- 31.01.2013 00:00
Belki de bu ülkenin en mağdur kitlesi, kendini Kemalist, Batıcı ya da laik kimlikle tanımlayan ve genellikle de CHP’ye oy veren kesimleridir desem çok mu yanlış bir cümle kurmuş olurum dersiniz?
Sanmıyorum.
İmparatorluk yıkılırken yeni bir devlet kurma amacıyla davranan o günün asker ve siyaset elitinin gönlünde olan ama toplumda karşılığı olmayan bir Batılılaşma düşüncesi etrafında kurgulanmış olan bu kimlik aslında o günün asker ve siyaset elitinin hayalleri çerçevesinde şekillenmiş ve şekillendirilmiş bir kimliktir. Bu nedenle de bu kimliğin varlık nedeni olan varsayımların ve kabullerin çoğu yapaydır, zorlamadır ve gerçek dışıdır. Ama ne var ki o günün devlet elitleri tarafından yaratılmış olmasından dolayı onun parçası olmuş ve varlığını da bugüne kadar devam ettirebilmiş yapay bir kimliktir.

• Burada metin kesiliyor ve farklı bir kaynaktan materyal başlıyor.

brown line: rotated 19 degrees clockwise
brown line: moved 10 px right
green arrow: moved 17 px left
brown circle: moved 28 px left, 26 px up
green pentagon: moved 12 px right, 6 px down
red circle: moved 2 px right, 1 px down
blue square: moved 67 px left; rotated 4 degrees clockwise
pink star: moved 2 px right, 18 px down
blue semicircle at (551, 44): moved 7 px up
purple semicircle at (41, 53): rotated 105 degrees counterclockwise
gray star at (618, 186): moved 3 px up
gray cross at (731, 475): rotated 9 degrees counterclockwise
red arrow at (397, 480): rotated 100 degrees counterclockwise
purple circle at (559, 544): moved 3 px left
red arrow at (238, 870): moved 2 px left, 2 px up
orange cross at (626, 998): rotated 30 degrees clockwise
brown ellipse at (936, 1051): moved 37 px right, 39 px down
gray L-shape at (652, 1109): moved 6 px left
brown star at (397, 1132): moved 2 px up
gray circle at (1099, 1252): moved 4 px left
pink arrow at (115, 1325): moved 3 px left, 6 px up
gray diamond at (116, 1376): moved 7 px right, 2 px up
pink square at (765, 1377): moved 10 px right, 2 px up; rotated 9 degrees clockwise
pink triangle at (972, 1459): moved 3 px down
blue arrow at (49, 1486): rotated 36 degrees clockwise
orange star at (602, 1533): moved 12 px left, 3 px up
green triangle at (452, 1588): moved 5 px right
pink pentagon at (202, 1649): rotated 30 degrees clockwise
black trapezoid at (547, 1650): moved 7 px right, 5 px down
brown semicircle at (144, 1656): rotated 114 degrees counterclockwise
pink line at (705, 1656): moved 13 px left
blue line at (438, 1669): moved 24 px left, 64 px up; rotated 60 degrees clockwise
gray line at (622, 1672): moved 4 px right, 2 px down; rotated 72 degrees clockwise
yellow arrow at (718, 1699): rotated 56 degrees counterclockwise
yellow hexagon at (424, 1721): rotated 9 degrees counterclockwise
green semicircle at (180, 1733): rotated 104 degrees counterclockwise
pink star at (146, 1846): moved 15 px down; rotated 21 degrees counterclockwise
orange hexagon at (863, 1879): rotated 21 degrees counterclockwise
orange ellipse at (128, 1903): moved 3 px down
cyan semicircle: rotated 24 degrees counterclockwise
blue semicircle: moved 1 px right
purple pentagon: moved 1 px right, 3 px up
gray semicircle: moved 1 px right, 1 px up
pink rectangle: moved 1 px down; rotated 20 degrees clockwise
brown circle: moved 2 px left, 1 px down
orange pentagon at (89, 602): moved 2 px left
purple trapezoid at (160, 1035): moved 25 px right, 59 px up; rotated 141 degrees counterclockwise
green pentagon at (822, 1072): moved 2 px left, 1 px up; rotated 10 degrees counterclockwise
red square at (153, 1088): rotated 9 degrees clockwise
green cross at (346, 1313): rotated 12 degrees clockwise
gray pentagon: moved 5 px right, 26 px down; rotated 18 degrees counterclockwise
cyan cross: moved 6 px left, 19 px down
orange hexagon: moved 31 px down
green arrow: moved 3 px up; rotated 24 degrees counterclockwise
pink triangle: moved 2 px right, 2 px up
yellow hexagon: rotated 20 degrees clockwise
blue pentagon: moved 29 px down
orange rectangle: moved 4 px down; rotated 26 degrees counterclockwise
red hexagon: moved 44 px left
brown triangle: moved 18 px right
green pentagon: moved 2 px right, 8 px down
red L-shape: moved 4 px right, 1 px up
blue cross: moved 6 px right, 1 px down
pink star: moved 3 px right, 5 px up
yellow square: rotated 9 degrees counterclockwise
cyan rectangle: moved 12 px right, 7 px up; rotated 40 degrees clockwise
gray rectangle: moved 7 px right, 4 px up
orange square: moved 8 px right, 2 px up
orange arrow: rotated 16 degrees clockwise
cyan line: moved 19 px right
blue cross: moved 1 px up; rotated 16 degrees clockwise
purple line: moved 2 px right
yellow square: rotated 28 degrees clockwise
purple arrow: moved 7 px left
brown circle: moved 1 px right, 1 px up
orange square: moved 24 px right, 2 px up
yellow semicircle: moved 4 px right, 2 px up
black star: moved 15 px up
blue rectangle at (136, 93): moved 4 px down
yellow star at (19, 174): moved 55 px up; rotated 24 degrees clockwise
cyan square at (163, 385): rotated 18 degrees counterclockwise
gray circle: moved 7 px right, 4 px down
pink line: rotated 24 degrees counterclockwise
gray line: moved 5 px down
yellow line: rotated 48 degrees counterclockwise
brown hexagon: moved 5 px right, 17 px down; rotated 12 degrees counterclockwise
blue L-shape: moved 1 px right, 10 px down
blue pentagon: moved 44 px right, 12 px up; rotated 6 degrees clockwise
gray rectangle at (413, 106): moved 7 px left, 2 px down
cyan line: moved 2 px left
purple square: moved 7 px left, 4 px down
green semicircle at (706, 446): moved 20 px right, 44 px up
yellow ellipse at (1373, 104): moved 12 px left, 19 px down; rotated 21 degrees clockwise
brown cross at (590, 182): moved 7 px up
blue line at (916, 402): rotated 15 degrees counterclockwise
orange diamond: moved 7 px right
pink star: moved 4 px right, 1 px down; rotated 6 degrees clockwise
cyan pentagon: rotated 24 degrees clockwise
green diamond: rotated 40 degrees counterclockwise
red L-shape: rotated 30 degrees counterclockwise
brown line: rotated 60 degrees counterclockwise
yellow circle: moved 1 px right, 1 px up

Cumhuriyet idaresi İmparatorluktan devralmış olduğu etnik köken ve dinî inanç bakımından büyük farklılıklara sahip bu toplumu işte bu Kemalist Batıcı kimlikle yönetmiştir. Tabii bu yönetenler de toplumu kendi düşünceleri olan Batılı, laik ve Türk milliyetçisi bir zihniyet dünyası içinde dönüştürmeye ve asimile etmeye çalışmış ve bunda kısmen de başarılı olmuşlardır.
Ne var ki kendini “İslami” ve “Kürt” kimlikleri çerçevesinde tanımlayanlar Cumhuriyet kurulduğundan beri rahatsız olmuşlar ve devletin kendilerine yaptığı müdahaleler nedeniyle de kendilerini “mağdur” hissetmişlerdir.
Uzatmayalım. Bugünlerde yaşadığımız değişim, işte bu devleti yöneten ve devleti yönettiklerinden dolayı da kendilerini çoğunluk zanneden “Kemalist, Batıcı ve laik” kesimin aslında kendilerinin çoğunluk olmadığı gibi devleti yönetme erkinin de büyük ölçüde askerden sağlanan bir güçle yapılageldiğini fark etmiş olmasından kaynaklanıyor. CHP’deki sarsıntıların nedeni de bence bu gerçekle ilişkili.
Gerçek mağdur
Doğrusu bir boyutuyla hatırlattığım Cumhuriyet tarihinin bu gelişim çizgisinde, devlet elitleri tarafından yaratılmış bu kimliğin, zorlama, yanlış ve çarpıtılmış varsayım ve kabuller nedeniyle toplumdan bu kadar uzak, bu kadar güvensiz ve bu nedenle de mutsuz bırakılmış olmasından giderek onun aslında belki de diğer kimliklerden çok daha fazla mağdur edilmiş bir kimlik olduğunu söylemek de mümkün.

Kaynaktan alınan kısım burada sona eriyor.